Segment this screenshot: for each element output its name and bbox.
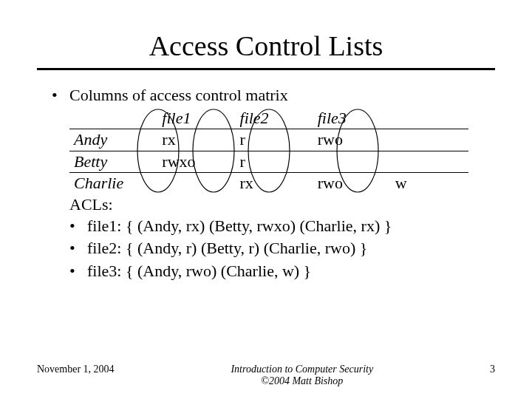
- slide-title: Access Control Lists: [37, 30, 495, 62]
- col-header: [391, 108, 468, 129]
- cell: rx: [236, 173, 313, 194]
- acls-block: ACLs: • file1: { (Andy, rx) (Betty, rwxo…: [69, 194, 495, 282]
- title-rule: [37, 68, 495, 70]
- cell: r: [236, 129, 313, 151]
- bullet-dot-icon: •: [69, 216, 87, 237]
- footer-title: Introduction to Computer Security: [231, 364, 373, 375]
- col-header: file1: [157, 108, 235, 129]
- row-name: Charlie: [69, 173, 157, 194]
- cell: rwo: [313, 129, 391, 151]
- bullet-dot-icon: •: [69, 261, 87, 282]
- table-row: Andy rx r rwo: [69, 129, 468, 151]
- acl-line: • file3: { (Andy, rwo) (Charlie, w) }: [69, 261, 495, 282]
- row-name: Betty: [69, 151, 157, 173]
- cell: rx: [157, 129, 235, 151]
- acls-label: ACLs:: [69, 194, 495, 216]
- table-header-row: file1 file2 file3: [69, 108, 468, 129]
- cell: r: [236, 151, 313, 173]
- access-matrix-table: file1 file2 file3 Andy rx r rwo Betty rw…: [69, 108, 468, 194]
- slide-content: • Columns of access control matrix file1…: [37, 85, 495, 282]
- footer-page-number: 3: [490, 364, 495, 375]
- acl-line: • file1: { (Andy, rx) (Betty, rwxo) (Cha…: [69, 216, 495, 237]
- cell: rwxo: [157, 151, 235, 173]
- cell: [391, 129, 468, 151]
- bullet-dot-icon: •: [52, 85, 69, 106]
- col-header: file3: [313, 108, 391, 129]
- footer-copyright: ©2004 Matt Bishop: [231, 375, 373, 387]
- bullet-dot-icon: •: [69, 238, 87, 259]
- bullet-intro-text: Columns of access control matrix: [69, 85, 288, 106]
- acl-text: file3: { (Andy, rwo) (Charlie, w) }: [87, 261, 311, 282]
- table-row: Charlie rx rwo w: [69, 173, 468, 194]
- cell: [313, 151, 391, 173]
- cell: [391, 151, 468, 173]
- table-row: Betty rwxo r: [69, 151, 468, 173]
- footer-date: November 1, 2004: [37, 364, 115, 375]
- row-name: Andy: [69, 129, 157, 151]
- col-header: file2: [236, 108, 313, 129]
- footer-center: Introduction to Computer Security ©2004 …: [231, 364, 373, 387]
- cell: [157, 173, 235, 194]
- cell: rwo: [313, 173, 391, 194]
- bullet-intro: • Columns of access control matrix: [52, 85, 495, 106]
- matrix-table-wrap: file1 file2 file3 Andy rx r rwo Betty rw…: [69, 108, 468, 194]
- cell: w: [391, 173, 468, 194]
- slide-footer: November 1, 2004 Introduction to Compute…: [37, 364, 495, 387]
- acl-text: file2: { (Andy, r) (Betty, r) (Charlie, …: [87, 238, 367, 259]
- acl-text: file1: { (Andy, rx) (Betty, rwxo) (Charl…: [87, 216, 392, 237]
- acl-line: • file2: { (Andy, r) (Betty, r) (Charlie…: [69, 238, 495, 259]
======
*WHAT THE TASK REQUIRES*
State the number of lines above that hold the word "Computer", and say nothing else.

*TASK RESPONSE*
2